We have been given a polar equation r = 2 + 2cos(θ)

We need find dy/dx as well as the slope of tangent line at point(4, 2π).

We know that, for polar equation we use,

x = r cos(θ) and y = r sin(θ)

plug the given value of r into these equations we get:

⇒ x = r cos(θ)

⇒ x = (2 + 2cos(θ) ) × cos(θ)

⇒ x = 2(cos(θ) + cos²(θ))

⇒ x = 2cos(θ) + 2cos²(θ)

Similarly,

⇒ y = r sin(θ)

⇒ y = (2 + 2cos(θ) ) × sin(θ)

⇒ y = 2(sin(θ) + sin(θ)cos(θ))

⇒ y = 2sin(θ) + 2sin(θ)cos(θ)

Now we find derivative of x and y with respect to theta.

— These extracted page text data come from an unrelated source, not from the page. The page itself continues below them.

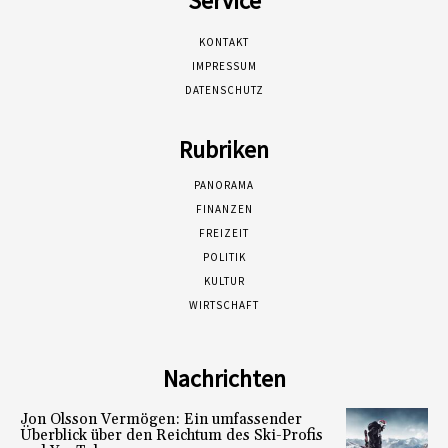
Service
KONTAKT
IMPRESSUM
DATENSCHUTZ
Rubriken
PANORAMA
FINANZEN
FREIZEIT
POLITIK
KULTUR
WIRTSCHAFT
Nachrichten
Jon Olsson Vermögen: Ein umfassender
Überblick über den Reichtum des Ski-Profis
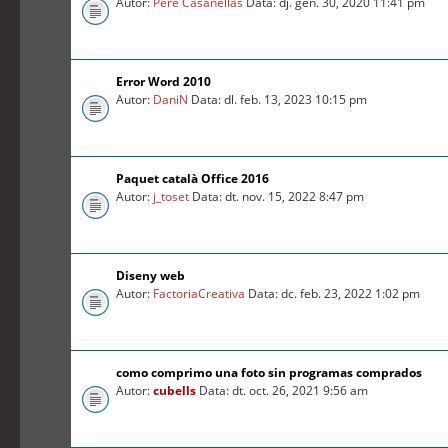
Autor:
Pere Casanellas
Data: dj. gen. 30, 2020 11:41 pm
Error Word 2010
Autor:
DaniN
Data: dl. feb. 13, 2023 10:15 pm
Paquet català Office 2016
Autor:
j_toset
Data: dt. nov. 15, 2022 8:47 pm
Diseny web
Autor:
FactoriaCreativa
Data: dc. feb. 23, 2022 1:02 pm
como comprimo una foto sin programas comprados
Autor:
cubells
Data: dt. oct. 26, 2021 9:56 am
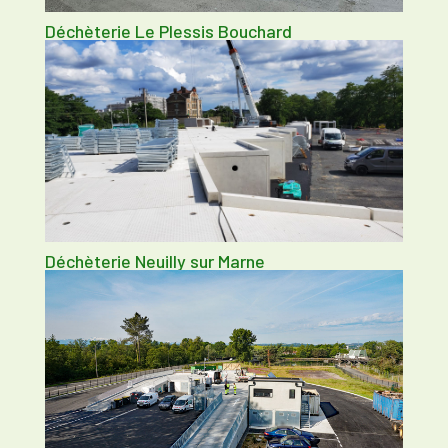
Déchèterie Le Plessis Bouchard
Déchèterie Neuilly sur Marne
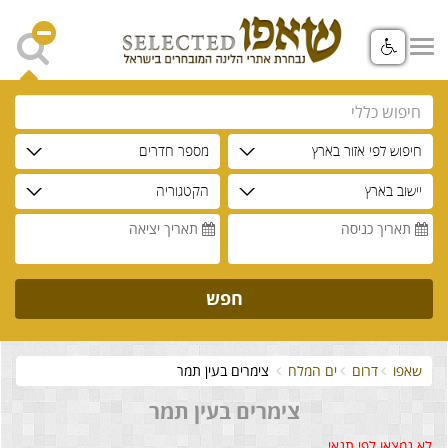
חיפוש לפי אזור בארץ
מספר חדרים
יישוב בארץ
הקטגוריה
תאריך כניסה
תאריך יציאה
חפש
שאפו
דרום
ים המלח
צימרים בעין תמר
צימרים בעין תמר
לא נמצאו לפי תנאי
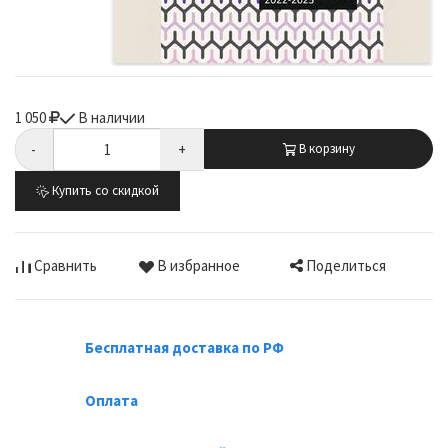
1 050
В наличии
-
+
В корзину
Купить со скидкой
Поделиться
Сравнить
В избранное
Бесплатная доставка по РФ
Оплата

$\Rightarrow \frac{dx}{d\theta} =-2sin(\theta)+2(-2cos(\theta)sin(\theta))\\\\\Rightarrow \frac{dx}{d\theta} =-2sin(\theta)-2sin(2\theta)$ .............(1)

Similarly,

$\Rightarrow \frac{dy}{d\theta}=2cos(\theta)+2(cos^2(\theta)-sin^2(\theta))\\\\\Rightarrow \frac{dy}{d\theta}=2cos(\theta)+2(cos(2\theta))$ ..............(2)

Now we find dy/dx

⇒ dy/dx = (dy/dθ) / (dx/dθ)

From (1) and (2),

$\Rightarrow \frac{dy}{dx} =\frac{2cos(\theta)+2cos(2\theta)}{-2sin(\theta)-2sin(2\theta)} \\\\\Rightarrow \frac{dy}{dx} =\frac{2(cos(\theta)+cos(2\theta))}{-2(sin(\theta)+sin(2\theta))}\\\\\Rightarrow \frac{dy}{dx} =-\frac{cos(\theta)+cos(2\theta)}{sin(\theta)+sin(2\theta)}$

We know that The slope of tangent line is given by dy/dx.

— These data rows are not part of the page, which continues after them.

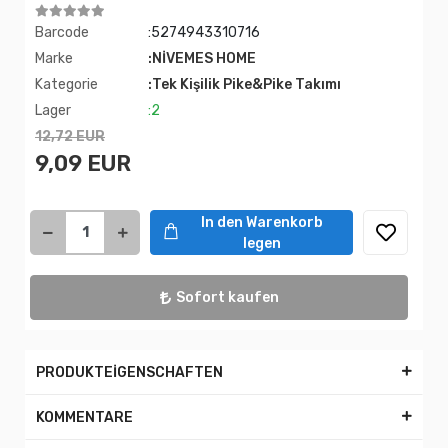
Barcode
:5274943310716
Marke
:NİVEMES HOME
Kategorie
:Tek Kişilik Pike&Pike Takımı
Lager
:2
12,72 EUR
9,09 EUR
In den Warenkorb
legen
Sofort kaufen
PRODUKTEİGENSCHAFTEN
KOMMENTARE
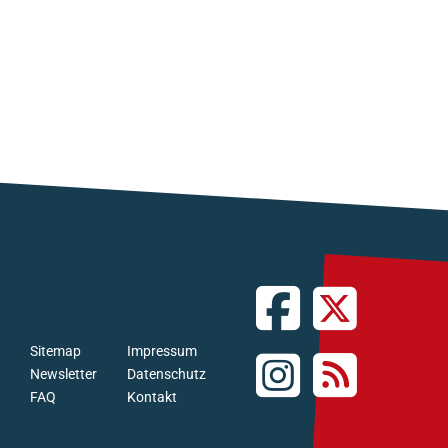
Sitemap
Impressum
Newsletter
Datenschutz
FAQ
Kontakt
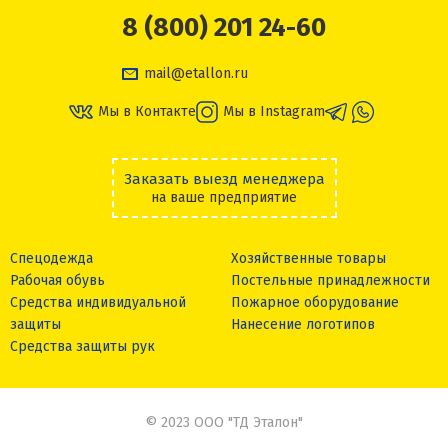
8 (800) 201 24-60
mail@etallon.ru
Мы в Контакте
Мы в Instagram
Заказать выезд менеджера
на ваше предприятие
Спецодежда
Хозяйственные товары
Рабочая обувь
Постельные принадлежности
Средства индивидуальной
Пожарное оборудование
защиты
Нанесение логотипов
Средства защиты рук
© 2023 ООО "ТД Эталон"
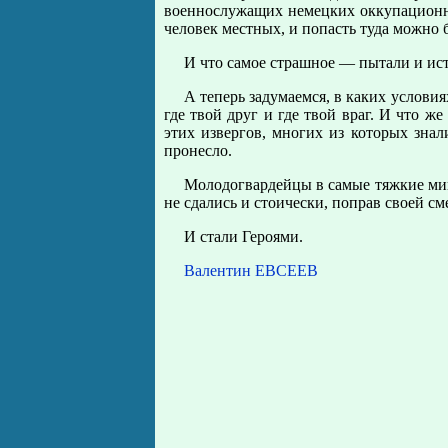
военнослужащих немецких оккупационны
человек местных, и попасть туда можно 
И что самое страшное — пытали и истя
А теперь задумаемся, в каких условия
где твой друг и где твой враг. И что же
этих извергов, многих из которых зна
пронесло.
Молодогвардейцы в самые тяжкие мин
не сдались и стоически, поправ своей 
И стали Героями.
Валентин ЕВСЕЕВ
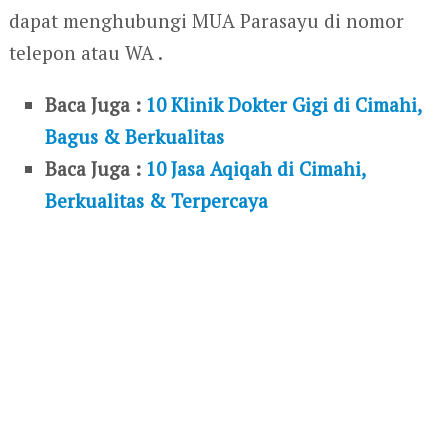
dapat menghubungi MUA Parasayu di nomor
telepon atau WA .
Baca Juga :
10 Klinik Dokter Gigi di Cimahi,
Bagus & Berkualitas
Baca Juga :
10 Jasa Aqiqah di Cimahi,
Berkualitas & Terpercaya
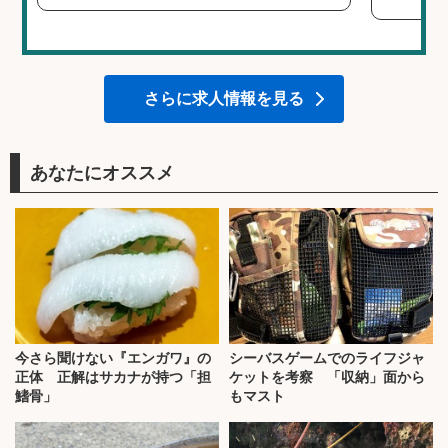
さらに求人情報を見る
あなたにオススメ
今さら聞けない『エンガワ』の
シーバスゲームでのライフジャ
正体 正解はサカナが持つ「担
ケットを考察 「収納」面から
鰭骨」
もマスト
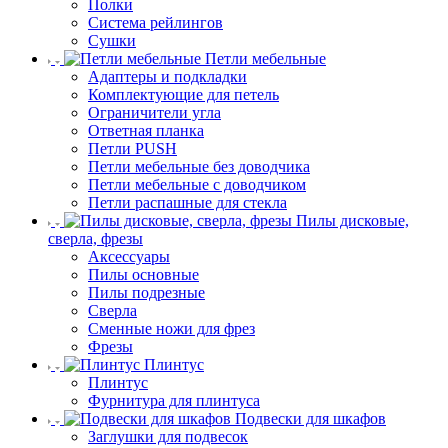
Полки
Система рейлингов
Сушки
Петли мебельные
Адаптеры и подкладки
Комплектующие для петель
Ограничители угла
Ответная планка
Петли PUSH
Петли мебельные без доводчика
Петли мебельные с доводчиком
Петли распашные для стекла
Пилы дисковые,
сверла, фрезы
Аксессуары
Пилы основные
Пилы подрезные
Сверла
Сменные ножи для фрез
Фрезы
Плинтус
Плинтус
Фурнитура для плинтуса
Подвески для шкафов
Заглушки для подвесок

So, the slope is: $m =-\frac{cos(\theta)+cos(2\theta)}{sin(\theta)+sin(2\theta)}$

Now we need to find the slope of tangent line at point(4, 2pi)

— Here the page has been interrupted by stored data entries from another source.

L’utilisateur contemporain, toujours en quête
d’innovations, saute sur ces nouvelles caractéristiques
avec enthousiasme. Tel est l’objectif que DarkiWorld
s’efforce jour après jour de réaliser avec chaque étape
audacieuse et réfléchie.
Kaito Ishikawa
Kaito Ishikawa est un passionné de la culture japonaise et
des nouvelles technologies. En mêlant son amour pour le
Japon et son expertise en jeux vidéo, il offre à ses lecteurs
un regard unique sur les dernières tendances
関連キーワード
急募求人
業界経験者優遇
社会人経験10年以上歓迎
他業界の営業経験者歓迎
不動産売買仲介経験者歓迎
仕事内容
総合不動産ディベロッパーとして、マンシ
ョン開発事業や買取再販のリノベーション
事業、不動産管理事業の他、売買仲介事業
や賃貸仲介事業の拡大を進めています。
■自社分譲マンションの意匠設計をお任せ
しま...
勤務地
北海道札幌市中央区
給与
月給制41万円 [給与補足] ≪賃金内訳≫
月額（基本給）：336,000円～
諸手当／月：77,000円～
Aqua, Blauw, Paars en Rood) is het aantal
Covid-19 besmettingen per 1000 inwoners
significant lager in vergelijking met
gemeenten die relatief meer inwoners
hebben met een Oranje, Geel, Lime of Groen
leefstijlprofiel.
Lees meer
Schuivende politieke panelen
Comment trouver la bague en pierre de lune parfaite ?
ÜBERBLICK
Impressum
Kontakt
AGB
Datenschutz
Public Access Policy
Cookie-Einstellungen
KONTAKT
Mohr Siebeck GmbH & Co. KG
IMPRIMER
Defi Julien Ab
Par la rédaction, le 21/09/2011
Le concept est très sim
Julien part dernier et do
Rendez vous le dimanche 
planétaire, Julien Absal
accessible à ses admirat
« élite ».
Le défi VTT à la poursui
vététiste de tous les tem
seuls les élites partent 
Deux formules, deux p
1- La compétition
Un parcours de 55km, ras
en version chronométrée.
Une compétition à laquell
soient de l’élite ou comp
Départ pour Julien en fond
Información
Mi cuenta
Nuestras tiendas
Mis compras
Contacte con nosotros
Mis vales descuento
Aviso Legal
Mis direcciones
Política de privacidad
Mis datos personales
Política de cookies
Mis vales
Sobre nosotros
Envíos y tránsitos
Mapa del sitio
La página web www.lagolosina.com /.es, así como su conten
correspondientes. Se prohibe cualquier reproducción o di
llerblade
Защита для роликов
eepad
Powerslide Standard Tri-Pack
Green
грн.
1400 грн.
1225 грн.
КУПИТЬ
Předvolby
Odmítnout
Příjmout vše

Substitute θ = 2π in above slope formula.

$\Rightarrow m =-\frac{cos(2\pi)+cos(2\times 2\pi)}{sin(2\pi)+sin(2\times 2\pi)}\\\\\Rightarrow m=-\frac{1+cos(4\pi)}{0+sin(4\pi)}\\\\\Rightarrow m=-\frac{1+cos(4\pi)}{sin(4\pi)}$